Point/Counterpoint: Yes, raise the debt ceiling; then cut spending, too
From the column: "Speaker Kevin McCarthy and House Republicans should be applauded for how quickly they ... have changed public discussion on this topic."
What will happen with the debt ceiling is the most significant political story of the last few months. President Joe Biden demands that Republicans acquiesce to a “clean” debt-limit increase. At the same time, Republicans seek lower spending to address the worsening national debt.
We should do both.
The debt limit must be raised, and we should not jeopardize the full faith and credit of the United States by playing unnecessary games . But the president’s view that we’ve never used such moments to reorient the federal budget is inconsistent with history.
Debt-ceiling fights aren’t new, nor are budget deals in their aftermath. In fact, every single major deal from the last four decades has come out of a fight over the ceiling, including the Budget Control Act ’s spending caps after 2011’s “fiscal cliff,” the agreement in 1997 between former President Bill Clinton and the Republican-controlled Congress, and the Gramm-Rudman deal in 1985.
And the country’s current path looks worse than any of those times. The Congressional Budget Office’s latest budget outlook predicted a deficit of more than $1.5 trillion in 2023, which could be even higher. The CBO also estimated that the United States’ public debt-to-GDP ratio — the best measure of the country’s debt burden — will be nearly 120% in just 10 years, more than exceeding World War II highs. With one of Medicare’s trust funds forecast to be bankrupt as soon as 2028 , our fiscal situation is growing dire on multiple fronts.

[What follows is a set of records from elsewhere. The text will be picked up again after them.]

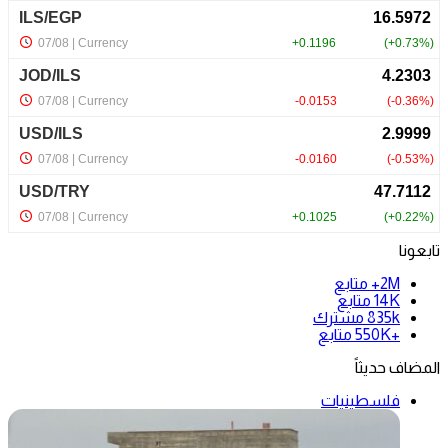
تابعونا
2M+
متابع
14K
متابع
835k
مشترك
+550K
متابع
المضاف حديثاً
فلسطينيات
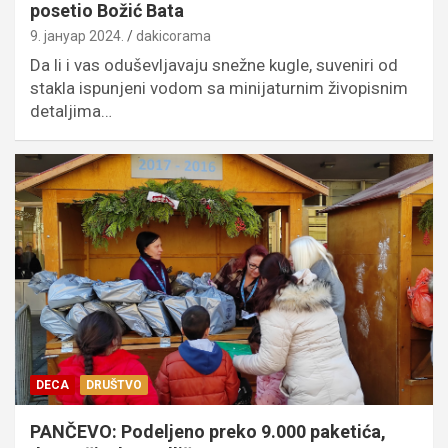
posetio Božić Bata
9. јануар 2024.
dakicorama
Da li i vas oduševljavaju snežne kugle, suveniri od
stakla ispunjeni vodom sa minijaturnim živopisnim
detaljima…
DECA
DRUŠTVO
PANČEVO: Podeljeno preko 9.000 paketića,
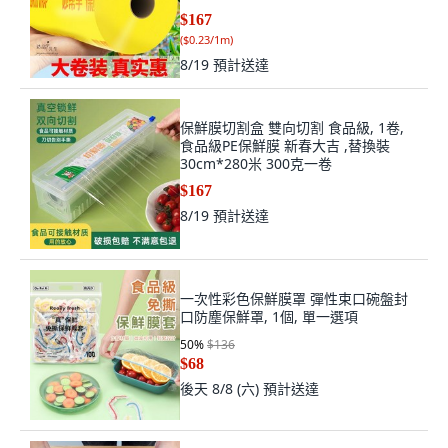
米X約728米, 728m
$167
(
$0.23/1m
)
8/19
預計送達
保鮮膜切割盒 雙向切割 食品級, 1卷,
食品級PE保鮮膜 新春大吉 ,替換裝
30cm*280米 300克一卷
$167
8/19
預計送達
一次性彩色保鮮膜罩 彈性束口碗盤封
口防塵保鮮罩, 1個, 單一選項
50
%
$136
$68
後天 8/8 (六)
預計送達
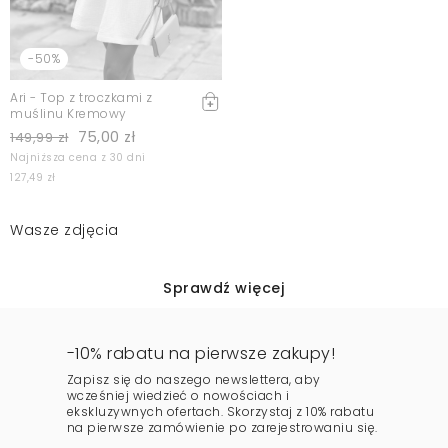
-50%
Ari - Top z troczkami z
muślinu Kremowy
75,00 zł
149,99 zł
Najniższa cena z 30 dni
127,49 zł
Wasze zdjęcia
Sprawdź więcej
-10% rabatu na pierwsze zakupy!
Zapisz się do naszego newslettera, aby
wcześniej wiedzieć o nowościach i
ekskluzywnych ofertach. Skorzystaj z 10% rabatu
na pierwsze zamówienie po zarejestrowaniu się.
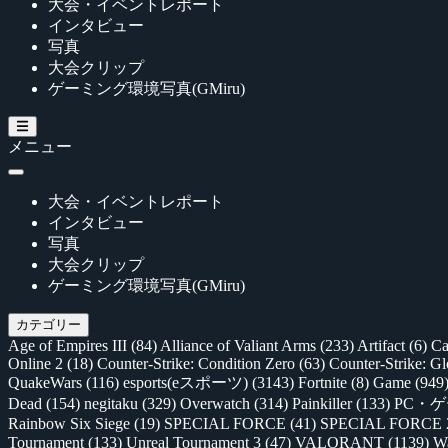
大会・イベントレポート
インタビュー
写真
大会クリップ
ゲーミング環境写真(GMiru)
メニュー
大会・イベントレポート
インタビュー
写真
大会クリップ
ゲーミング環境写真(GMiru)
カテゴリー
Age of Empires III
(84)
Alliance of Valiant Arms
(233)
Artifact
(6)
Ca
Online 2
(18)
Counter-Strike: Condition Zero
(63)
Counter-Strike: G
QuakeWars
(116)
esports(eスポーツ)
(3143)
Fortnite
(8)
Game
(949
Dead
(154)
negitaku
(329)
Overwatch
(314)
Painkiller
(133)
PC・
Rainbow Six Siege
(19)
SPECIAL FORCE
(41)
SPECIAL FORCE
Tournament
(133)
Unreal Tournament 3
(47)
VALORANT
(1139)
Wa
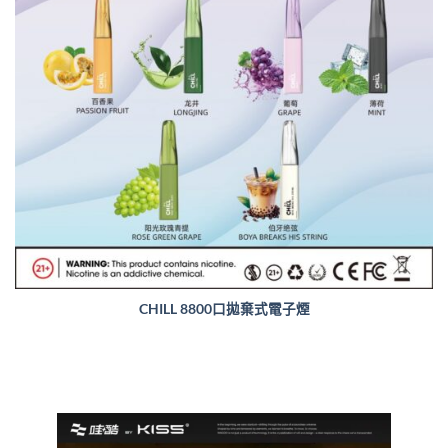
CHILL 8800口拋棄式電子煙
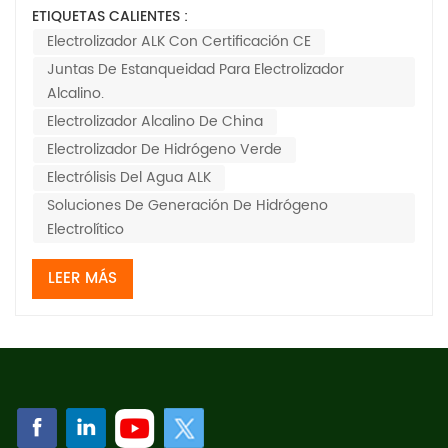
sellado del electrolizador, la calidad de su sellado
ETIQUETAS CALIENTES :
determina en gran medida la calidad del rendimiento
Electrolizador ALK Con Certificación CE
de sellado y aislamiento de la cámara del electrolizador
Juntas De Estanqueidad Para Electrolizador
y afecta directamente la seg...
Alcalino.
Electrolizador Alcalino De China
Electrolizador De Hidrógeno Verde
Electrólisis Del Agua ALK
Soluciones De Generación De Hidrógeno
Electrolítico
LEER MÁS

It’s a far cry from where we were at the turn of the century. In 2000, before the pandemic, the 2008 financial crisis, and multiple wars in the Middle East, the CBO expected surpluses as far as the eye could see. But no longer.
The debt limit isn’t anyone’s idea of an excellent way to run a nation’s finances. We should replace it with a fiscal rule like those used in developed countries and some U.S. states. These rules limit spending based on expected tax revenue while allowing borrowing when necessary. The evidence is strong that they would promote responsible fiscal outcomes without creating the dire situations that have become common with the U.S. debt limit.
After all, the debt limit wasn’t meant to be used this way. The ceiling was created during World War I as a way for the Treasury Department to issue debt without congressional permission. In other words, its goal was to allow for more debt, but today it is ironically one of the few checks we have on government spending run amok.
But the debt limit is the system we have, and both parties should use it to our advantage and right our fiscal ship. Because it’s long become clear that we must address the spending problem at the core of the national debt.
Over the last three years, Presidents Biden and Donald Trump spent at a record pace and accelerated the national debt. The $5 trillion in response to the COVID-19 pandemic blew up the federal budget, and that says nothing of all the other spending that also increased or otherwise is on autopilot .
For this reason, Speaker Kevin McCarthy and House Republicans should be applauded for how quickly they — together with persistent inflation — have changed public discussion on this topic.
It didn’t look like it was going to be this way. McCarthy has a long record of supporting big-spending legislation , and Republicans didn’t exactly look like they had an interest in being fiscal warriors during the last Congress.
But McCarthy’s contentious speaker fight seems to have empowered him and engaged more Republicans in the party’s decision-making process. Surprisingly, McCarthy succeeded in getting his party to coalesce behind the Limit, Save, Grow Act , throwing the ball back into Biden’s court. And Biden has since changed his tune. After meeting with McCarthy and other congressional leaders, Biden told an audience in New York that “we should be cutting spending.”
It’s a far cry from the tune the president was singing just a few weeks earlier, and all Americans should be enthused and relieved. Let’s hope negotiations continue so that both parties can do what’s right for the country for once.
Jonathan Bydlak is director of the governance program at the R Street Institute (rstreet.org), a center-right think tank headquartered in Washington, D.C.